[Data for analysis]

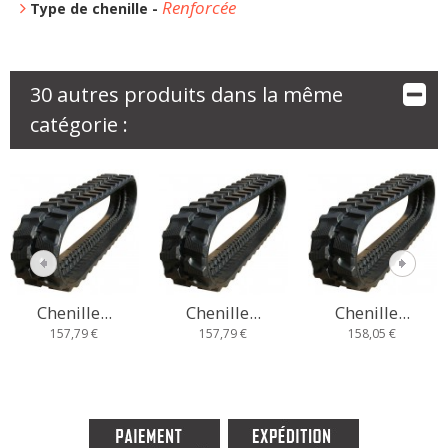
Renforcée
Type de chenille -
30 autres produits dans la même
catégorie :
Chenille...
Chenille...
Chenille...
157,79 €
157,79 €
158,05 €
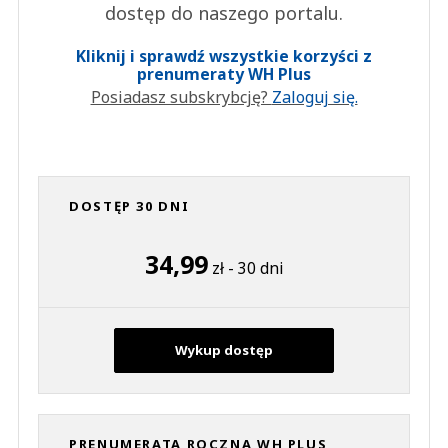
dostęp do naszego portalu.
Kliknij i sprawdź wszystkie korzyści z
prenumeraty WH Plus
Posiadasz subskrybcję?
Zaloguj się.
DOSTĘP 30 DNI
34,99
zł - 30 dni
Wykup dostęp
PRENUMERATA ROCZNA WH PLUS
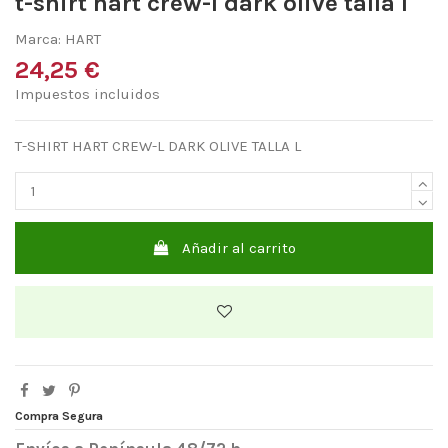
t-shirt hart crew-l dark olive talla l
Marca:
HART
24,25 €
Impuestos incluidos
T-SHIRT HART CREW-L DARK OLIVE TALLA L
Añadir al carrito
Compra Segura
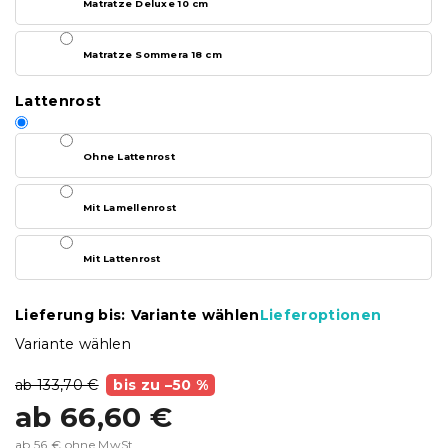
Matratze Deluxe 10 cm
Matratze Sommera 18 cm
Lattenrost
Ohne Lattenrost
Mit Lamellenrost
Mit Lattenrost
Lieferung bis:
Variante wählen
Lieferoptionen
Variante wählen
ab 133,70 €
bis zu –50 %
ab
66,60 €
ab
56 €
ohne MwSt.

[/Data for analysis]

**Description of the task:** Before copying the data, remove the pictures. Then repeat the rest exactly.

**Solution to this task:**
Renforcée
Type de chenille -
30 autres produits dans la même
catégorie :
Chenille...
Chenille...
Chenille...
157,79 €
157,79 €
158,05 €
dostęp do naszego portalu.
Kliknij i sprawdź wszystkie korzyści z
prenumeraty WH Plus
Posiadasz subskrybcję?
Zaloguj się.
DOSTĘP 30 DNI
34,99
zł - 30 dni
Wykup dostęp
PRENUMERATA ROCZNA WH PLUS
t-shirt hart crew-l dark olive talla l
Marca:
HART
24,25 €
Impuestos incluidos
T-SHIRT HART CREW-L DARK OLIVE TALLA L
Añadir al carrito
Compra Segura
Matratze Deluxe 10 cm
Matratze Sommera 18 cm
Lattenrost
Ohne Lattenrost
Mit Lamellenrost
Mit Lattenrost
Lieferung bis:
Variante wählen
Lieferoptionen
Variante wählen
ab 133,70 €
bis zu –50 %
ab
66,60 €
ab
56 €
ohne MwSt.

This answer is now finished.